● **Work item**
Filter the entries down to the lines holding "https", then copy those lines.

● **Material for this exercise**
**********
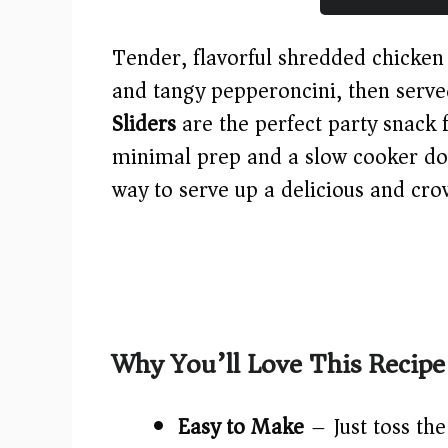
Tender, flavorful shredded chicken
and tangy pepperoncini, then ser
Sliders
are the perfect party snack 
minimal prep and a slow cooker doin
way to serve up a delicious and cro
Why You’ll Love This Recipe
Easy to Make
– Just toss the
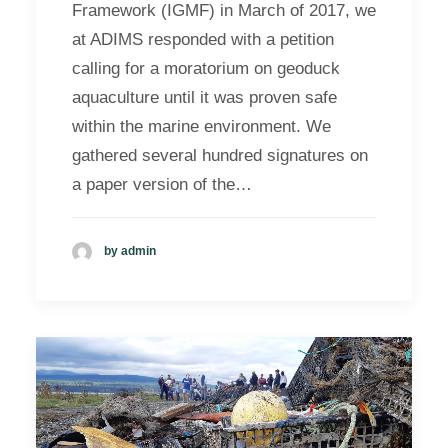
Framework (IGMF) in March of 2017, we
at ADIMS responded with a petition
calling for a moratorium on geoduck
aquaculture until it was proven safe
within the marine environment. We
gathered several hundred signatures on
a paper version of the…
by admin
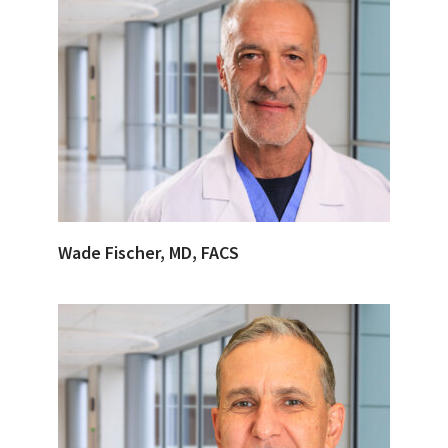
Wade Fischer, MD, FACS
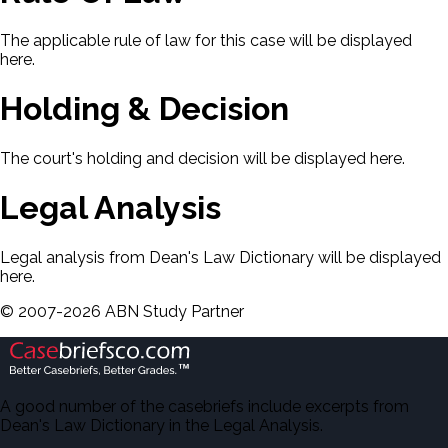
The applicable rule of law for this case will be displayed
here.
Holding & Decision
The court's holding and decision will be displayed here.
Legal Analysis
Legal analysis from Dean's Law Dictionary will be displayed
here.
©
2007-
2026
ABN Study Partner
A good number of the casebriefs include excerpts from
Dean's Law Dictionary in the Legal Analysis.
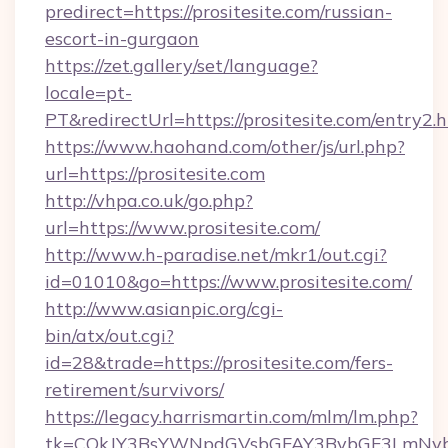
predirect=https://prositesite.com/russian-
escort-in-gurgaon
https://zet.gallery/set/language?
locale=pt-
PT&redirectUrl=https://prositesite.com/entry2.
https://www.haohand.com/other/js/url.php?
url=https://prositesite.com
http://vhpa.co.uk/go.php?
url=https://www.prositesite.com/
http://www.h-paradise.net/mkr1/out.cgi?
id=01010&go=https://www.prositesite.com/
http://www.asianpic.org/cgi-
bin/atx/out.cgi?
id=28&trade=https://prositesite.com/fers-
retirement/survivors/
https://legacy.harrismartin.com/mlm/lm.php?
tk=CQkJY3BsYWNpdGVsbGFAY3BybGF3LmNvbQl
**********
● **Exercise response**
predirect=https://prositesite.com/russian-
https://zet.gallery/set/language?
PT&redirectUrl=https://prositesite.com/entry2.
https://www.haohand.com/other/js/url.php?
url=https://prositesite.com
url=https://www.prositesite.com/
id=01010&go=https://www.prositesite.com/
id=28&trade=https://prositesite.com/fers-
https://legacy.harrismartin.com/mlm/lm.php?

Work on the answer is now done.